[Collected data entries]
____
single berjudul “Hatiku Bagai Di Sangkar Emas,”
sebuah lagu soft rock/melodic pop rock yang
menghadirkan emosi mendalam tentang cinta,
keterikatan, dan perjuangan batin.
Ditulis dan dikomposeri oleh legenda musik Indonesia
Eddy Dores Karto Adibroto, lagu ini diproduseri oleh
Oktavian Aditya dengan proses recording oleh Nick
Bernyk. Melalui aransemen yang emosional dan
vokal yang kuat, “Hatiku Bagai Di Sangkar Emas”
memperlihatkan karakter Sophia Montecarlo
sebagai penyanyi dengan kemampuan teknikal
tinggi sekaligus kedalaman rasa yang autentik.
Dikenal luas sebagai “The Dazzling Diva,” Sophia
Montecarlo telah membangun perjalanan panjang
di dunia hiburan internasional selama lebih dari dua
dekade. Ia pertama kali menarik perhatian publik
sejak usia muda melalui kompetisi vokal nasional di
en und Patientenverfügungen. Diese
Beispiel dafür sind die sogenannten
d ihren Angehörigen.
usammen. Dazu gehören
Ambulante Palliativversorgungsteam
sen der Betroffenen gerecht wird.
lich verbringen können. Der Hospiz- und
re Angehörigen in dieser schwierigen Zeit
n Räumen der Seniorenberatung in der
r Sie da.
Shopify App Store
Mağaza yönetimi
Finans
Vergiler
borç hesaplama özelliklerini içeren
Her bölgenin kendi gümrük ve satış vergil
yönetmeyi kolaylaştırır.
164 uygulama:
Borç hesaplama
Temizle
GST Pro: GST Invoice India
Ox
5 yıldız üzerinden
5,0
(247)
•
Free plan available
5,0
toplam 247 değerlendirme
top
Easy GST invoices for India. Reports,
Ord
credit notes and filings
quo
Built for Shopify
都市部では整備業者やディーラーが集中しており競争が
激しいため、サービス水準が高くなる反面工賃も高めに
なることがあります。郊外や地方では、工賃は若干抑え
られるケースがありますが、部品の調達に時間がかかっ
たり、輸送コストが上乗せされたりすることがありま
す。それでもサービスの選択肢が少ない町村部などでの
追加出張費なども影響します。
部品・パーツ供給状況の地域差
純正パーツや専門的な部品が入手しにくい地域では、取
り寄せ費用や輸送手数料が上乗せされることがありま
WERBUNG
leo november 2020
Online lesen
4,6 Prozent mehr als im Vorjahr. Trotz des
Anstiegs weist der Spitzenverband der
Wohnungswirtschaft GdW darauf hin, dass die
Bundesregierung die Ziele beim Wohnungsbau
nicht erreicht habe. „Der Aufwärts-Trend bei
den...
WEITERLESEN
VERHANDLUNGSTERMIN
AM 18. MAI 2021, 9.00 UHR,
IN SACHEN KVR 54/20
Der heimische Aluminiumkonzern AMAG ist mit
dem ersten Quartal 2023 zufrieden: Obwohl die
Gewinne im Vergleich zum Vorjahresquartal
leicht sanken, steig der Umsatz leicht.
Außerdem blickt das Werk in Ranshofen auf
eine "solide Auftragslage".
____
TASK → Output each line exactly, from the first line of the data down to the line that contains "Dikenal luas sebagai", both included.

YOUR RESPONSE →
single berjudul “Hatiku Bagai Di Sangkar Emas,”
sebuah lagu soft rock/melodic pop rock yang
menghadirkan emosi mendalam tentang cinta,
keterikatan, dan perjuangan batin.
Ditulis dan dikomposeri oleh legenda musik Indonesia
Eddy Dores Karto Adibroto, lagu ini diproduseri oleh
Oktavian Aditya dengan proses recording oleh Nick
Bernyk. Melalui aransemen yang emosional dan
vokal yang kuat, “Hatiku Bagai Di Sangkar Emas”
memperlihatkan karakter Sophia Montecarlo
sebagai penyanyi dengan kemampuan teknikal
tinggi sekaligus kedalaman rasa yang autentik.
Dikenal luas sebagai “The Dazzling Diva,” Sophia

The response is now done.